The suits by foreign governments in the US are even more remote, involving health care systems in foreign countries with diverse foreign regulatory systems.

A significant decision was the dismissal in May 2001, by a federal court of appeals in Washington DC, of suits brought by the governments of Guatemala, Ukraine and Nicaragua. They had sought reimbursement of costs they claimed to have incurred in treating smoking-related illnesses allegedly suffered by their citizens.

The court's dismissal showed that foreign governments are too remote from the wrongful conduct they allege even to permit such cases to proceed.

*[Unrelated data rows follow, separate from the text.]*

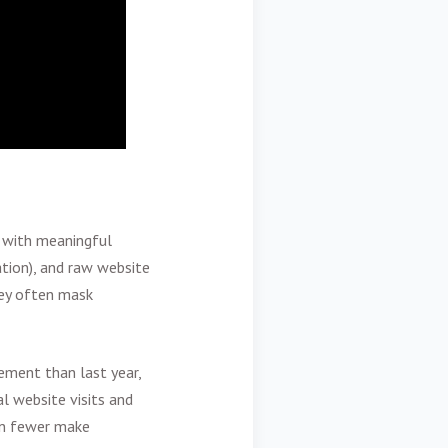
e with meaningful
ation), and raw website
hey often mask
ment than last year,
l website visits and
ven fewer make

The outcome sent a clear signal that foreign litigants, even government entities, cannot pursue indemnification claims under the statutes and laws used by US Attorneys-General who sought recovery of healthcare costs from US tobacco defendants in the 1990s.


Reimbursement actions are ongoing in the Canadian provinces of British Columbia, New Brunswick and Ontario. The Government of British Columbia commenced an action against tobacco industry defendants in November 1998, seeking to recover tobacco related health care costs. The claim was brought under the Tobacco Damages and Health Care Costs Recovery Act, legislation which specifically created this cause of action.

The original 1997 Act was the subject of a successful challenge to its constitutional validity by three of the defendants. It was declared to be 'ultra vires' (beyond the power) and of 'no force and effect' because it exceeded the constitutionally permissible territorial reach of the province.

However, new legislation was passed in 2000 with the same name as the original act, but excluding some of the features that were successfully challenged. This came into force on 24 January 2001 and remains in effect today, at least to the extent that it applies to domestic companies.


Medical health care recoupment claims have been filed by the Nigerian federal government as well as the governments of a number of Nigerian states, each seeking costs allegedly incurred in treating smoking-related illnesses. These cases are still in their preliminary stages and are being vigorously defended.